Как правило, отзывы о пьесе в повременных изданиях сводились к пересказу сюжета и поверхностной характеристике главного персонажа, «великого сладострастника, пламенно и грозно бичующего порок, внутри своей мятущейся души переживающего всю муку терзающих её противоречий, лгущего людям и никогда не лгущего себе и Богу» (Ал. См.). Особливо высказался близкий тогда автору Брихничёв: «Мученик страсти, увлечённый ею – он отдаётся порывам чувства со всем пылом своего огромного темперамента. Но, очнувшись от опьянения <…> произносит своё “Помилуй меня, Боже”. Это покаянный вопль великой души, живущей на высотах, – со дна падения. <…> Незадолго перед смертью В. Ф. Комиссаржевская писала: “Никогда человек не бывает так высок нравственно, как после падения, если оно свершилось вопреки его духовному я”. Пастор именно один из таких людей. Сильных – в падении. Он идёт к победе путём гибели. К жизни – путём смерти. И как он высок по сравнению с теми тысячами филистёров, что умеют жить лишь полегоньку да помаленьку. Любят по-вегетариански <…> не грешат только потому, что нет возможности грешить. Они ненавидят пастора. <…> Фарисеи – ни холодны и ни горячи. И потому путь их – путь тёпленьких душ. Без жертв, но и без заметного греха» (
Глубоко проник в образ Розенштейн, выявив не только антиномию «правда – ложь», но и «свобода – рабство»: «Пастор Реллинг, пламенный проповедник на кафедре, маленький Савонарола, бичующий ложь, сладострастие, порок среди людей. Но с изнанки он раб – “антихрист”, извивающийся в конвульсиях сладострастия. И при этом не лицемер, он не ведёт игры. Он не лжёт своему Богу, он не лжёт на кафедре – на него находят ужасные приступы сладострастия, которым он не может противиться. В нём несколько человек, он – не герой, он не сверхчеловек». Но итог резко контрастировал с верными рассуждениями и обличал непонимание критиком цели пьесы: «Дать ясную психологию героя автору не удалось, а дать его апологию тем более».

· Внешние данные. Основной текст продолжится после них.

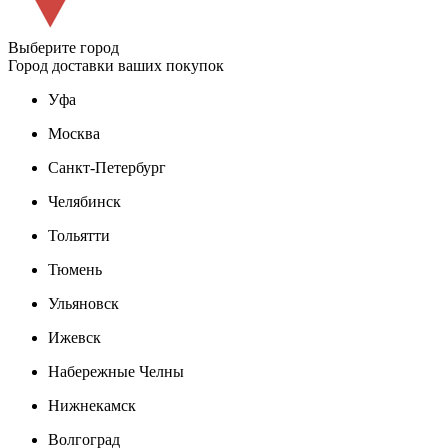
Выберите город
Город доставки ваших покупок
Уфа
Москва
Санкт-Петербург
Челябинск
Тольятти
Тюмень
Ульяновск
Ижевск
Набережные Челны
Нижнекамск
Волгоград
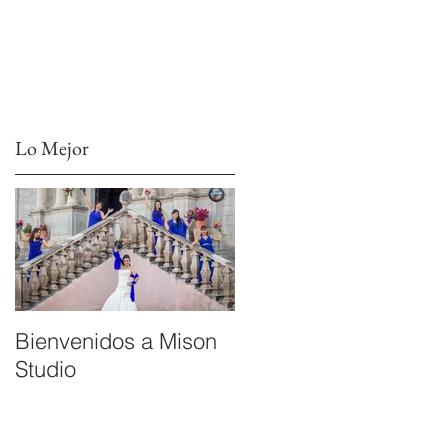
Lo Mejor
Bienvenidos a Mison
Studio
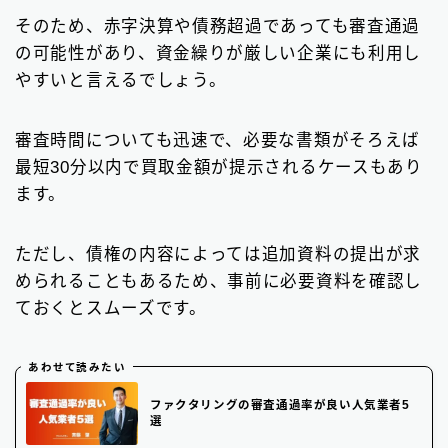
そのため、赤字決算や債務超過であっても審査通過
の可能性があり、資金繰りが厳しい企業にも利用し
やすいと言えるでしょう。
審査時間についても迅速で、必要な書類がそろえば
最短30分以内で買取金額が提示されるケースもあり
ます。
ただし、債権の内容によっては追加資料の提出が求
められることもあるため、事前に必要資料を確認し
ておくとスムーズです。
あわせて読みたい
ファクタリングの審査通過率が良い人気業者5
選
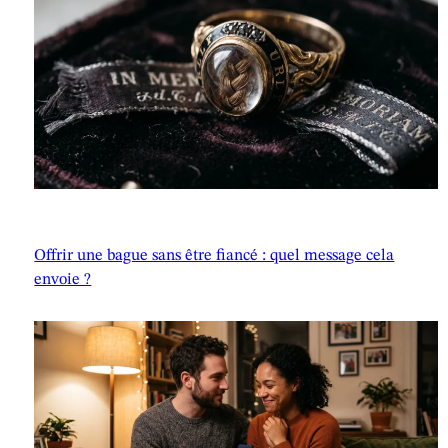
Offrir une bague sans être fiancé : quel message cela
envoie ?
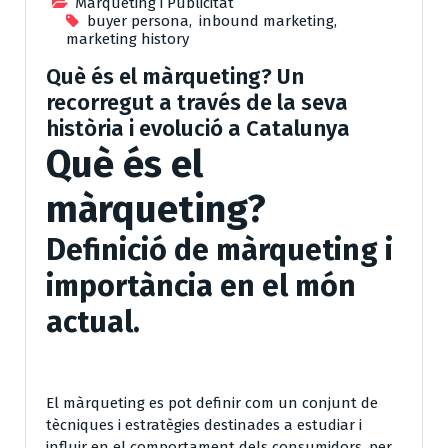
Màrqueting i Publicitat
buyer persona
,
inbound marketing
,
marketing history
Què és el màrqueting? Un
recorregut a través de la seva
història i evolució a Catalunya
Què és el
màrqueting?
Definició de màrqueting i
importància en el món
actual.
El màrqueting es pot definir com un conjunt de
tècniques i estratègies destinades a estudiar i
influir en el comportament dels consumidors, per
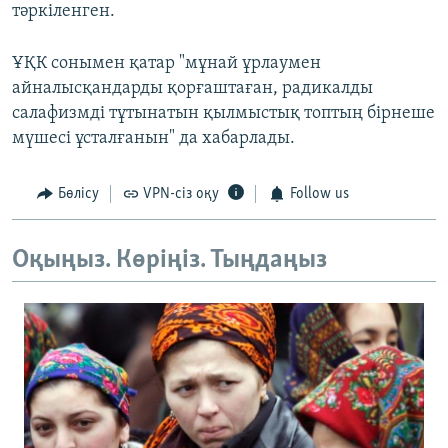
тәркіленген.
ҰҚК сонымен қатар "мұнай ұрлаумен
айналысқандарды қорғаштаған, радикалды
салафизмді тұтынатын қылмыстық топтың бірнеше
мүшесі ұсталғанын" да хабарлады.
Бөлісу
VPN-сіз оқу
Follow us
Оқыңыз. Көріңіз. Тыңдаңыз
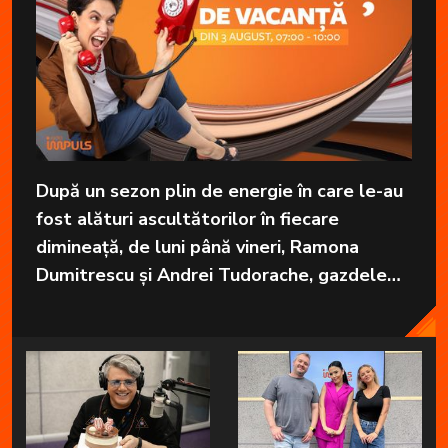
După un sezon plin de energie în care le-au
fost alături ascultătorilor în fiecare
dimineață, de luni până vineri, Ramona
Dumitrescu și Andrei Tudorache, gazdele
emisiunii „Brigada devreme” de la Radio
Impuls vor pleca în vacanță.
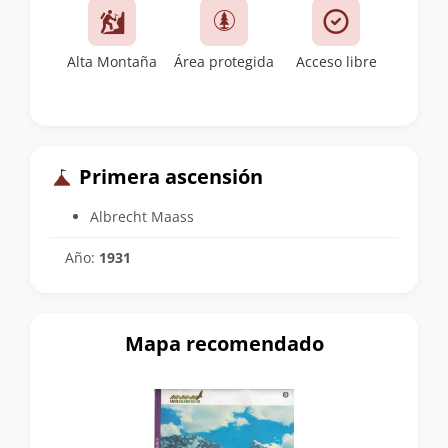
Alta Montaña
Área protegida
Acceso libre
Primera ascensión
Albrecht Maass
Año:
1931
Mapa recomendado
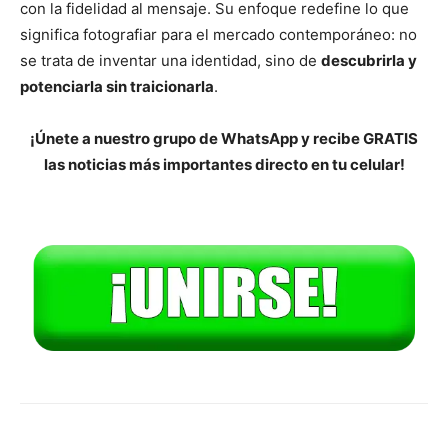
con la fidelidad al mensaje. Su enfoque redefine lo que
significa fotografiar para el mercado contemporáneo: no
se trata de inventar una identidad, sino de
descubrirla y
potenciarla sin traicionarla
.
¡Únete a nuestro grupo de WhatsApp y recibe GRATIS
las noticias más importantes directo en tu celular!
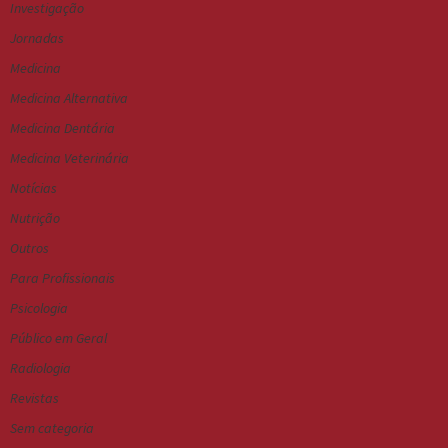
Investigação
Jornadas
Medicina
Medicina Alternativa
Medicina Dentária
Medicina Veterinária
Notícias
Nutrição
Outros
Para Profissionais
Psicologia
Público em Geral
Radiologia
Revistas
Sem categoria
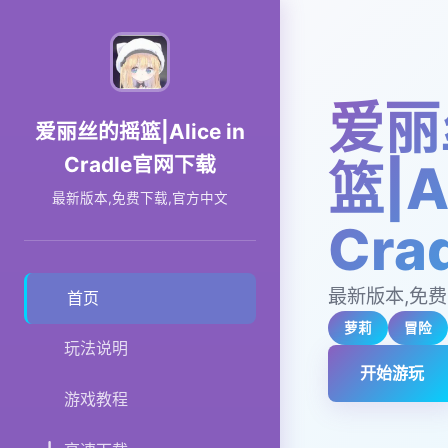
爱丽
爱丽丝的摇篮|Alice in
Cradle官网下载
篮|Al
最新版本,免费下载,官方中文
Cr
最新版本,免费
首页
萝莉
冒险
玩法说明
开始游玩
游戏教程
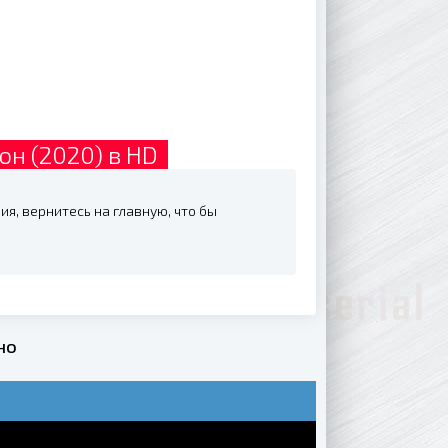
он (2020) в HD
ия, вернитесь на главную, что бы
но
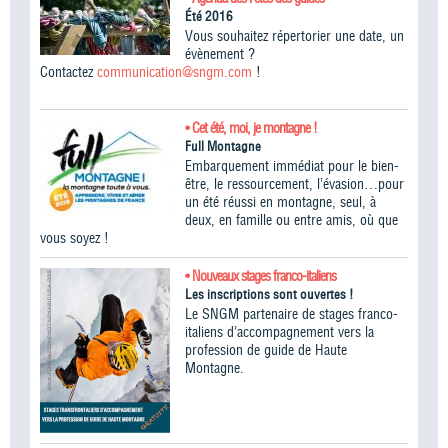
Été 2016
Vous souhaitez répertorier une date, un
évènement ?
Contactez
communication@sngm.com
!
• Cet été, moi, je montagne !
Full Montagne
Embarquement immédiat pour le bien-
être, le ressourcement, l’évasion…pour
un été réussi en montagne, seul, à
deux, en famille ou entre amis, où que
vous soyez !
• Nouveaux stages franco-italiens
Les inscriptions sont ouvertes !
Le SNGM partenaire de stages franco-
italiens d’accompagnement vers la
profession de guide de Haute
Montagne.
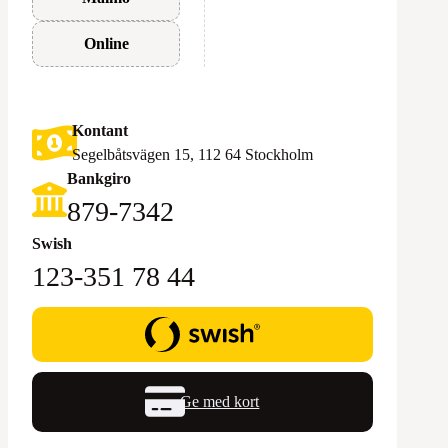
Online
Kontant
Segelbåtsvägen 15, 112 64 Stockholm
Bankgiro
879-7342
Swish
123-351 78 44
Ge med kort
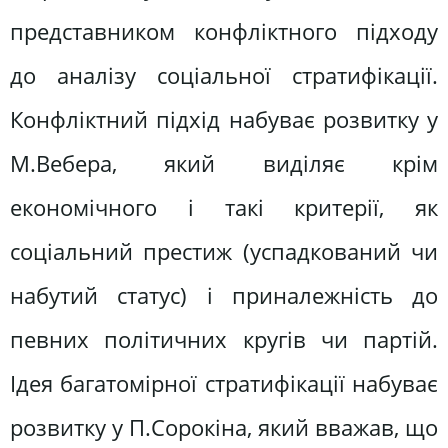
представником конфліктного підходу
до аналізу соціальної стратифікації.
Конфліктний підхід набуває розвитку у
М.Вебера, який виділяє крім
економічного і такі критерії, як
соціальний престиж (успадкований чи
набутий статус) і приналежність до
певних політичних кругів чи партій.
Ідея багатомірної стратифікації набуває
розвитку у П.Сорокіна, який вважав, що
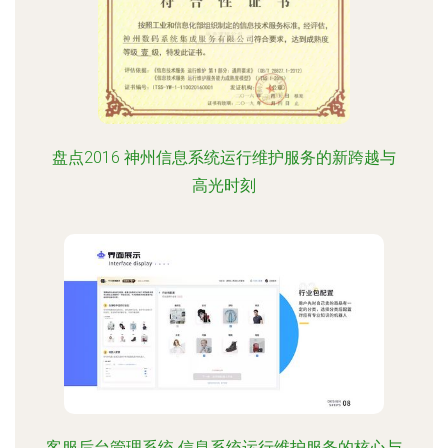
盘点2016 神州信息系统运行维护服务的新跨越与
高光时刻
客服后台管理系统 信息系统运行维护服务的核心与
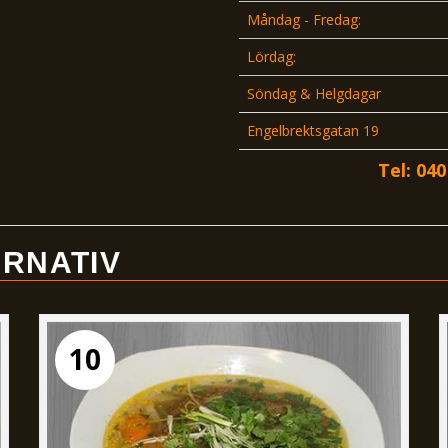
Måndag - Fredag:
Lördag:
Söndag & Helgdagar
Engelbrektsgatan 19
Tel: 040
RNATIV
10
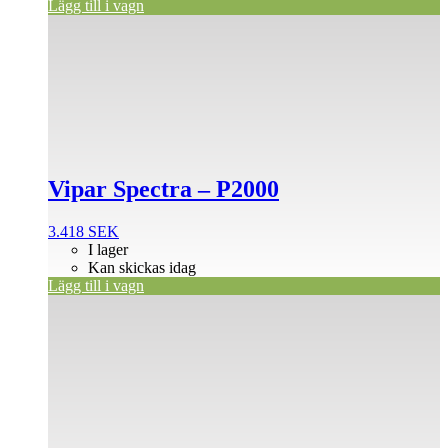
Lägg till i vagn
Vipar Spectra – P2000
3.418
SEK
I lager
Kan skickas idag
Lägg till i vagn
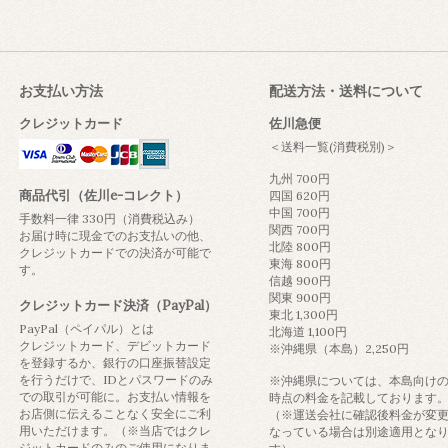
お支払い方法
配送方法・送料について
クレジットカード
佐川急便
＜送料一覧(消費税別)＞
九州 700円
商品代引（佐川e-コレクト）
四国 620円
中国 700円
手数料一律 330円（消費税込み）
関西 700円
お届け時に現金でのお支払いの他、
北陸 800円
クレジットカードでの決済が可能で
東海 800円
す。
信越 900円
関東 900円
クレジットカード決済（PayPal）
東北 1,300円
PayPal（ペイパル）とは
北海道 1,100円
クレジットカード、デビットカード
※沖縄県（本島）2,250円
を登録するか、銀行の口座振替設定
を行うだけで、IDとパスワードのみ
※沖縄県については、本島向け
での取引が可能に。お支払い情報を
時点の料金を記載しております
お店側に伝えることなく安全にご利
（※運送会社に確認後料金が変
用いただけます。（※当店ではクレ
なっている場合は別途適用とな
ジットカードのみのご使用になりま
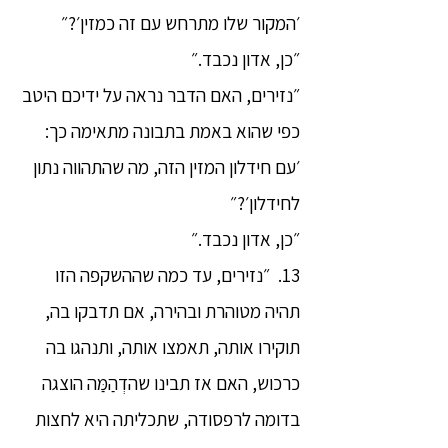
׳המקור שלו מתרחש עם זה כמזין׳?״
״כן, אדון נכבד.״
״נזירים, האם הדבר נראה על ידיכם היטב
כפי שהוא באמת בתבונה מתאימה כך:
׳עם חידלון המזין הזה, מה שהתהווה נתון
לחידלון׳?״
״כן, אדון נכבד.״
13. ״נזירים, עד כמה שההשקפה הזו
תהיה מטוהרת ובהירה, אם תדבקו בה,
תוקירו אותה, תאמצו אותה, ותנהגו בה
כרכוש, האם אז תבינו שהדְהַמַּה הוצגה
בדומה לרפסודה, שתכליתה היא לחצות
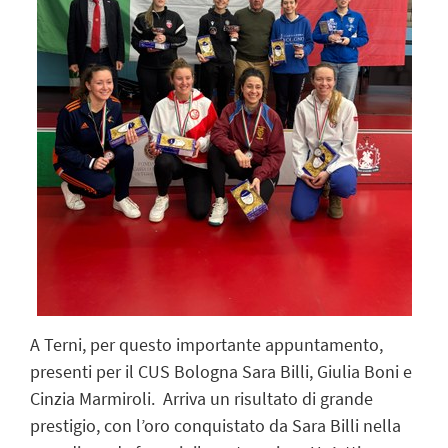
A Terni, per questo importante appuntamento,
presenti per il CUS Bologna Sara Billi, Giulia Boni e
Cinzia Marmiroli. Arriva un risultato di grande
prestigio, con l’oro conquistato da Sara Billi nella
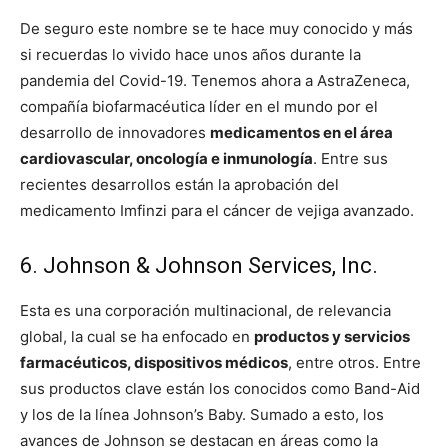
De seguro este nombre se te hace muy conocido y más
si recuerdas lo vivido hace unos años durante la
pandemia del Covid-19. Tenemos ahora a AstraZeneca,
compañía biofarmacéutica líder en el mundo por el
desarrollo de innovadores
medicamentos en el área
cardiovascular, oncología e inmunología
. Entre sus
recientes desarrollos están la aprobación del
medicamento Imfinzi para el cáncer de vejiga avanzado.
6. Johnson & Johnson Services, Inc.
Esta es una corporación multinacional, de relevancia
global, la cual se ha enfocado en
productos y servicios
farmacéuticos, dispositivos médicos
, entre otros. Entre
sus productos clave están los conocidos como Band-Aid
y los de la línea Johnson’s Baby. Sumado a esto, los
avances de Johnson se destacan en áreas como la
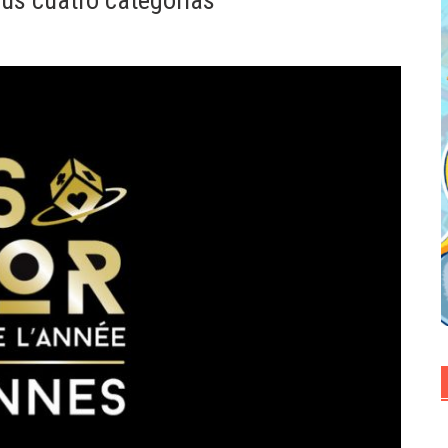
us cuatro categorías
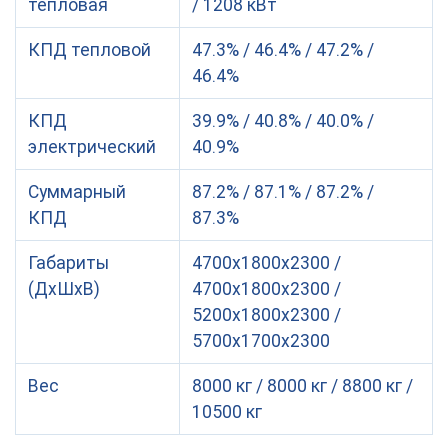
тепловая
/ 1208 кВт
КПД тепловой
47.3% / 46.4% / 47.2% /
46.4%
КПД
39.9% / 40.8% / 40.0% /
электрический
40.9%
Суммарный
87.2% / 87.1% / 87.2% /
КПД
87.3%
Габариты
4700х1800х2300 /
(ДхШхВ)
4700х1800х2300 /
5200х1800х2300 /
5700х1700х2300
Вес
8000 кг / 8000 кг / 8800 кг /
10500 кг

Тем же отмечены и другие попытки разобраться в замысле: «Просто, схематически рассказанный сюжет драмы г. Свенцицкого изменил бы автору, предал бы его противникам, в лицо которых он бросает свой страстный памфлет. <…> Драма с таким сюжетом, – не правда ли, – могла и должна быть обличением некоторых Савонарол, жгущих своим глаголом сердца людей, а в личной жизни не только покорствующих плотскому греху, но жадно в нём купающихся. Не видевшие драмы г. Свенцицкого тем более должны подивиться тому, что страстные, пламенные монологи Реллинга автор уводит в крайние глубины субъективизма и требует, чтобы мы оправдали его героя, как он его оправдывает. Когда Реллинг с пафосом Герострата уверяет, что он правдив перед Богом, хотя изолгался перед людьми, что он целомудрен в душе, хотя и предаётся похоти телом, что его блуд – это его мученичество, что это – путь смерти, которым он идёт к жизни, г. Свенцицкий требует, чтобы мы верили Реллингу, как верит автор. Чрезмерное насилие над нашей способностью верить вызывает в зрителе реакцию и невольно бросает его в сторону уродливой карикатуры на тот пафос, с которым пастор Реллинг оправдывает свою похотливость. <…> Пусть не негодует г. Свенцицкий на загрязнённое воображение зрителя, на отсутствие чуткости к надрывному крику наболевшей души. Этот крик, этот призыв к высшей правде, искренний, горячий, слышен несмотря ни на что. Без него о пьесе не стоило бы говорить. Реллинг не мученик, конечно, но и не лицемер. Он болен душой и действительно жаждет мистического исцеления, жаждет чуда, которое обратило бы его лживость в правду, его разврат – в целомудрие. И автор желает, чтобы мы поверили, что это чудо свершается на наших глазах. Ошибка здесь в самом задании. Чудо по природе своей интимно, чудес на сцене не показывают. Однажды вынесенное на показ, чудо становится фокусом. А фокусам не верят» (Орлов).